ご飯は朝と夜だけ、休憩の団子屋はナシ。夜は野宿。
無我夢中で歩いたら、なんと二日と半日で京に戻ってくることができた。
ちょっとだけ見慣れてきた、京の街並みにホッとしていると、急に亀さんがおれの体を引っ張った。
「……創太くん、顔を伏せろ。」
「えっ?」
「新撰組だ。」
ちらっとみると、見慣れた青い服の集団が町を横切っていく。
あれから六日も経ってしまった。花はどうしてるだろう。
花のもとにも行きたい、でも和真も心配だ。
「……とにかく、龍馬さんと合流しよう。」
おれたちはなるべく目立たないように気をつけながら、坂本さんが泊まっているという宿へ向かった。
*
「寺田屋」と書いてあるその建物は、立派な旅館みたいだ。

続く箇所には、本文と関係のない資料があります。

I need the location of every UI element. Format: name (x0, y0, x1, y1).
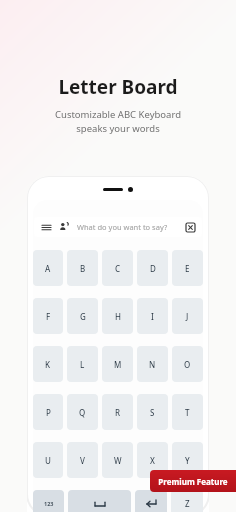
button[interactable]: Numbers and symbols (33, 490, 64, 512)
button[interactable]: G (67, 298, 98, 334)
staticText: A (45, 263, 51, 274)
button[interactable]: Q (67, 394, 98, 430)
button[interactable]: A (33, 250, 63, 286)
button[interactable]: Z (171, 490, 203, 512)
staticText: W (114, 455, 122, 466)
staticText: Customizable ABC Keyboard speaks your wo… (55, 108, 181, 135)
staticText: Q (79, 407, 86, 418)
other: Speak (58, 221, 70, 233)
button[interactable]: J (172, 298, 203, 334)
button[interactable]: N (137, 346, 168, 382)
button[interactable]: S (137, 394, 168, 430)
staticText: S (150, 407, 155, 418)
button[interactable]: T (172, 394, 203, 430)
button[interactable]: H (102, 298, 133, 334)
staticText: R (115, 407, 121, 418)
staticText: N (149, 359, 156, 370)
button[interactable]: Y (172, 442, 203, 478)
staticText: 123 (44, 500, 54, 507)
button[interactable]: U (33, 442, 63, 478)
button[interactable]: V (67, 442, 98, 478)
staticText: Premium Feature (158, 476, 228, 487)
button[interactable]: M (102, 346, 133, 382)
staticText: X (150, 455, 155, 466)
button[interactable]: C (102, 250, 133, 286)
button[interactable]: I (137, 298, 168, 334)
button[interactable]: Enter (135, 490, 167, 512)
button[interactable]: Premium Feature (150, 470, 236, 492)
button[interactable]: F (33, 298, 63, 334)
button[interactable]: B (67, 250, 98, 286)
staticText: D (150, 263, 156, 274)
button[interactable]: Space (68, 490, 131, 512)
button[interactable]: R (102, 394, 133, 430)
button[interactable]: O (172, 346, 203, 382)
other: Clear text (185, 222, 196, 233)
staticText: F (46, 311, 51, 322)
button[interactable]: W (102, 442, 133, 478)
button[interactable]: E (172, 250, 203, 286)
staticText: What do you want to say? (77, 222, 185, 232)
button[interactable]: L (67, 346, 98, 382)
staticText: B (80, 263, 86, 274)
other: Menu (40, 221, 52, 233)
button[interactable]: Menu (34, 217, 202, 237)
staticText: L (80, 359, 85, 370)
staticText: Z (185, 498, 190, 509)
button[interactable]: K (33, 346, 63, 382)
staticText: P (46, 407, 51, 418)
staticText: U (45, 455, 51, 466)
staticText: Letter Board (58, 74, 178, 100)
button[interactable]: X (137, 442, 168, 478)
staticText: Y (185, 455, 190, 466)
button[interactable]: D (137, 250, 168, 286)
staticText: I (151, 311, 154, 322)
staticText: M (114, 359, 122, 370)
staticText: J (186, 311, 189, 322)
staticText: K (45, 359, 51, 370)
staticText: G (80, 311, 86, 322)
staticText: C (115, 263, 121, 274)
staticText: V (80, 455, 85, 466)
staticText: E (185, 263, 190, 274)
staticText: T (185, 407, 190, 418)
button[interactable]: P (33, 394, 63, 430)
staticText: O (184, 359, 191, 370)
staticText: H (115, 311, 121, 322)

緊張しながら中に入ると、ちょっと怖そうなおばさんが出迎えてくれた。
「あら、亀さん。もう帰ってきたのかい?」
「いや、いろいろあって引き返してきたんです。龍馬さんと、あの子どもは?」
「二階にいるよ。……その子は?」
するどい目でキッとにらまれて、体が固まる。
「は、はじめまして!」
ピシッとあいさつをすると、おばさんはにっこりと笑った。
「ちゃんとあいさつできる子どもは嫌いじゃないよ。わたしはお登勢。この宿の女将さ。」
「そ、創太です……。」
「創太か。上にいる和真といい、近頃は変わった名前の子どもが多いね。」
「‼︎」
和真。お登勢さんは確かに、そう言った。
ここに、和真がいるんだ!
いてもたってもいられなくて、おれは亀さんより先に一段飛ばしで階段を駆け上がる。亀さんとお登勢さんの驚く声が聞こえた。